SAN FRANCISCO — The former chief executive officer of Polycom Inc. has agreed to pay $450,000 to settle charges that he illegally used company funds to pay for luxurious vacations and expensive personal items like clothes and dinners.
Andrew Miller, who resigned in 2013, is barred from serving as a director or officer for any public company for the next five years under the terms of his agreement with the U.S. Securities and Exchange Commission made public on Friday.
Miller is represented by Morrison & Foerster partners Paul Friedman, Craig Martin and Philip Besirof. Martin declined to comment.
Lawyers David Johnson, Susan LaMarca and David Andrew Berman prosecuted the case for the SEC.
Polycom develops video conferencing equipment and licenses video compression software. It employs close to 4,000 people.
In March 2015, the SEC filed civil charges against Miller in the Northern District of California for securities fraud, filing false proxy statements, falsifying books and records, and circumventing the company’s internal controls. The SEC complaint described lavish spending by Miller: a $524.67 charge on men’s shirts from Thomas Pink in the London Heathrow Airport—where dress shirts cost an average of $165 and up—and a $667.02 charge for dinner at San Francisco restaurant Quince, which earned two Michelin stars in 2013.
The SEC claimed that Miller spent more than $10,000 on clothing and accessories, a similar amount on tickets to sporting events, and more than $5,000 for plants and watering services for his personal residence. Miller also charged the company for vacations to Bali and South Africa, the SEC said.

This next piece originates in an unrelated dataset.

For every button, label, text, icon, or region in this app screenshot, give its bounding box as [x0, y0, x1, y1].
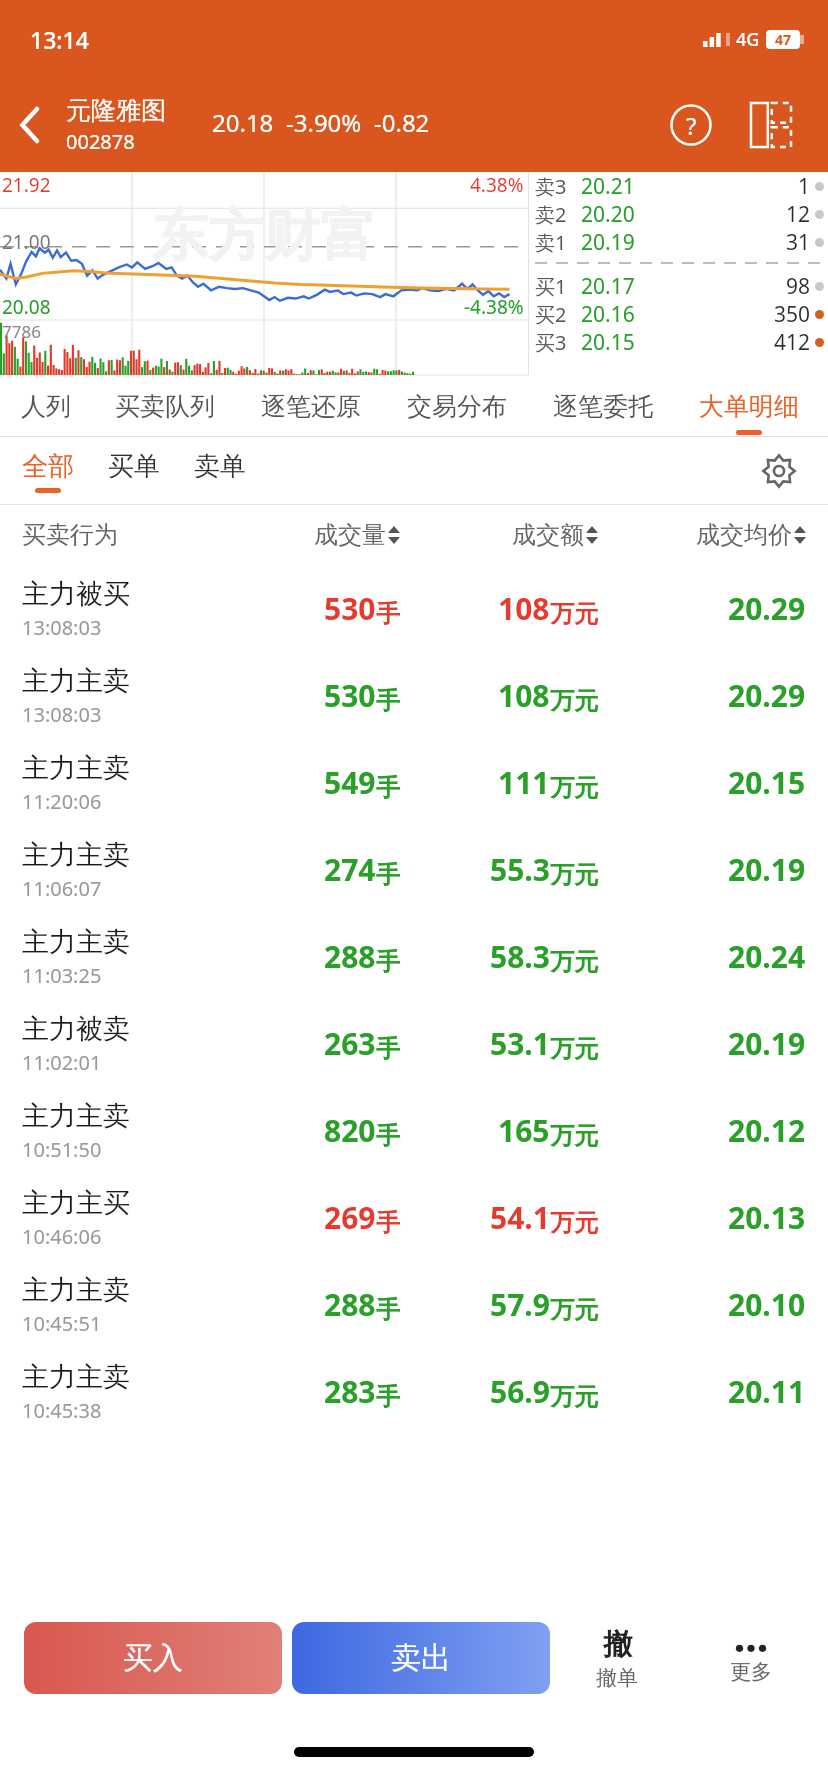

Miller resigned in 2013 after an audit committee for Polycom’s board found irregularities in his expense reports.
According to the complaint, Miller hid these expenses by asking his administrative assistants to make purchases on company credit cards, then approving the expenses himself. Miller also allegedly faked the reason for some expenses, like claiming that the $413.40 he spent on tickets to Les Miserables was intended as a gift for “University of California SF/Childrens Hospital.”
Miller has agreed to pay a $250,000 civil penalty as well as disgorgement and interest.